コミュニケーションを良くしたい

「社長職は墓場に持ってく」

「うちの社長を辞めさせたいが武沢さんから言ってもらえないか」という依頼。
依頼主は専務で、社長の長女である。
社長はほとんど会社に来ないし、来ても昔のお客さんや銀行と対応する程度。
社員と軽口を叩いて1~2時間で帰って行く。
10年前に大病してから会社を良くしようという気力も感じられなくなった。

この社長は私の助言の多くを受け入れてきて下さったが、こと進退問題となると別だろう。
以前、別の会社でも似たケースがあった。
そのとき私は安請け合いし、社長にこう申し上げた。

「社長、そろそろ専務も50歳。社長の平均年齢を超える年齢になられるので、承継問題に着手されてはいかがですか?」

この社長も長いお付き合いなのでホンネはよくわかる。
私の提案を最後までイヤな顔をせず聞いてくれた。
そして「ありがとうございます」と言ってくれた。
だがそのあと、徐々に感情的になっていった

「事情が許せば私だってそうしたい。
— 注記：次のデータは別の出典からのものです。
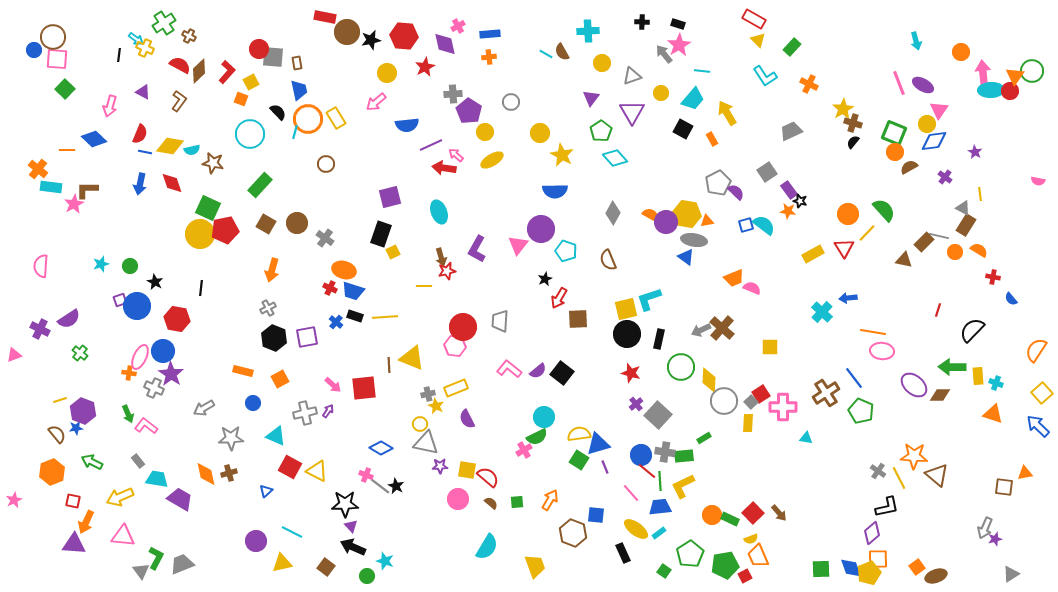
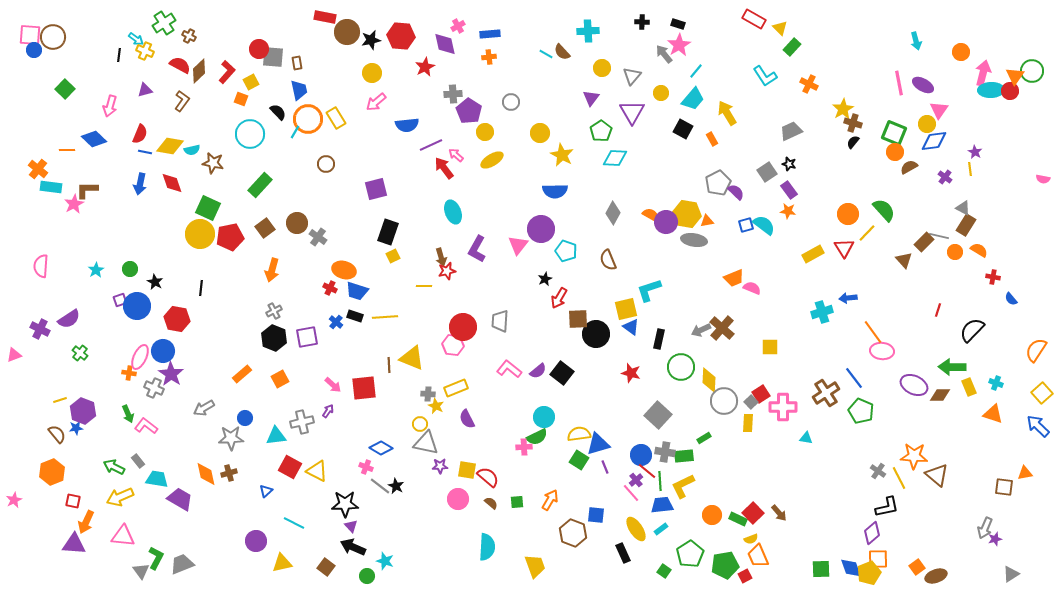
red hexagon at (404, 36): moved 3 px left
yellow triangle at (758, 40): moved 22 px right, 12 px up
yellow cross at (145, 48): moved 3 px down
brown semicircle at (562, 52): rotated 12 degrees counterclockwise
pink square at (57, 59): moved 27 px left, 24 px up
yellow circle at (602, 63): moved 5 px down
cyan line at (702, 71): moved 6 px left; rotated 56 degrees counterclockwise
yellow circle at (387, 73): moved 15 px left
pink arrow at (983, 73): rotated 20 degrees clockwise
gray triangle at (632, 76): rotated 30 degrees counterclockwise
pink line at (899, 83): rotated 10 degrees clockwise
purple triangle at (143, 92): moved 2 px right, 2 px up; rotated 42 degrees counterclockwise
brown L-shape at (179, 101): moved 3 px right
cyan line at (295, 132): rotated 16 degrees clockwise
cyan diamond at (615, 158): rotated 45 degrees counterclockwise
red arrow at (444, 168): rotated 45 degrees clockwise
pink semicircle at (1038, 181): moved 5 px right, 2 px up
yellow line at (980, 194): moved 10 px left, 25 px up
purple square at (390, 197): moved 14 px left, 8 px up
black star at (800, 201): moved 11 px left, 37 px up
cyan ellipse at (439, 212): moved 14 px right
brown square at (266, 224): moved 1 px left, 4 px down; rotated 24 degrees clockwise
red pentagon at (225, 230): moved 5 px right, 7 px down
black rectangle at (381, 234): moved 7 px right, 2 px up
gray cross at (325, 238): moved 7 px left, 1 px up
yellow square at (393, 252): moved 4 px down
blue triangle at (686, 257): moved 55 px left, 70 px down
brown triangle at (904, 260): rotated 36 degrees clockwise
cyan star at (101, 264): moved 5 px left, 6 px down; rotated 14 degrees counterclockwise
green circle at (130, 266): moved 3 px down
blue trapezoid at (353, 291): moved 4 px right
cyan L-shape at (649, 299): moved 9 px up
gray cross at (268, 308): moved 6 px right, 3 px down
cyan cross at (822, 312): rotated 30 degrees clockwise
orange line at (873, 332): rotated 45 degrees clockwise
black circle at (627, 334): moved 31 px left
pink hexagon at (455, 346): moved 2 px left, 1 px up
orange rectangle at (243, 371): moved 1 px left, 3 px down; rotated 54 degrees counterclockwise
yellow rectangle at (978, 376): moved 9 px left, 11 px down; rotated 18 degrees counterclockwise
purple ellipse at (914, 385): rotated 16 degrees counterclockwise
gray cross at (428, 394): rotated 16 degrees clockwise
blue circle at (253, 403): moved 8 px left, 15 px down
purple cross at (636, 404): moved 76 px down
gray cross at (305, 413): moved 3 px left, 9 px down
cyan triangle at (276, 436): rotated 30 degrees counterclockwise
pink cross at (524, 450): moved 3 px up; rotated 28 degrees clockwise
green arrow at (92, 462): moved 22 px right, 5 px down
pink cross at (366, 475): moved 8 px up
blue trapezoid at (660, 507): moved 2 px right, 2 px up
green rectangle at (730, 519): moved 8 px right
yellow ellipse at (636, 529): rotated 20 degrees clockwise
cyan line at (292, 532): moved 2 px right, 9 px up
cyan rectangle at (659, 533): moved 2 px right, 4 px up
cyan semicircle at (487, 547): rotated 28 degrees counterclockwise
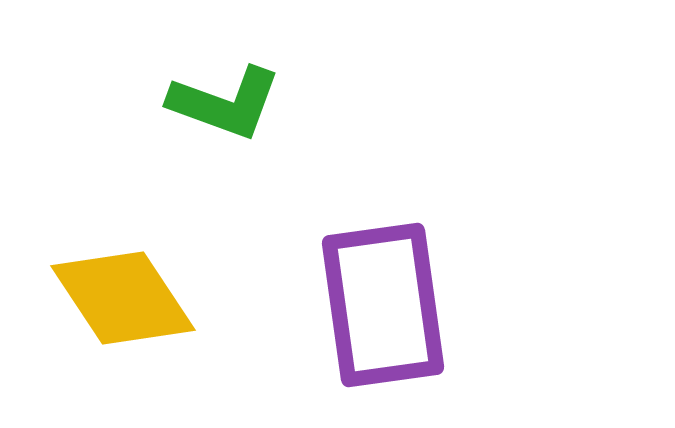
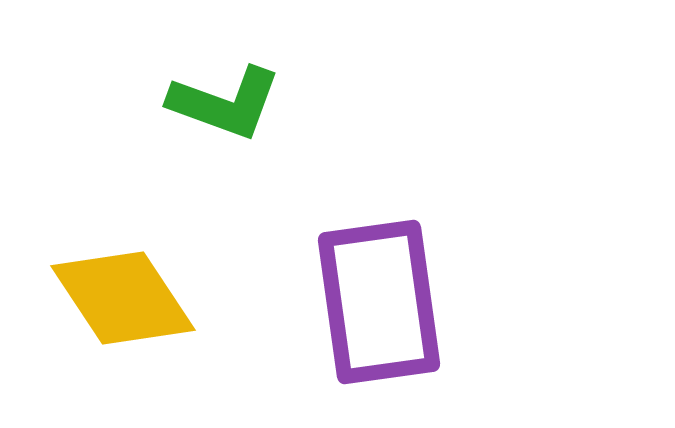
purple rectangle: moved 4 px left, 3 px up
だけど今、息子に任せたら会社は一気に求心力を失うでしょう。名前だけの社長に誰が付いていくものですか」

客観的にみてもその通りに思えた。だが私は申し上げた。
「専務の力が社長に追いつくのを待っていてはいつになるか分かりません。立場が人を作るといいます。社長はトップの座から身を引いて背後からコントロールすればいいじゃありませんか」
「どうやって?」
「代表権だけはしばらく保持されればいいのです」
「株は?」
「当面は過半数をもって、徐々に移譲すればいい」

そのとき社長は一瞬だけ迷った。
心が動いたようにみえた。
「考えておきます」とその場を立ち去った。
そして後日、私はびっくりするようなメールを受け取ることになる。

「武沢さん、社長職は墓場に持ってくことにした。目が黒いうちは誰にも渡さん!」

そう書かれていた。感情的になっておられるようだ。
普段はクレバーな経営者ながら、承継問題になると親子の人間関係も絡んできて一筋縄にはいかないことを思い知った。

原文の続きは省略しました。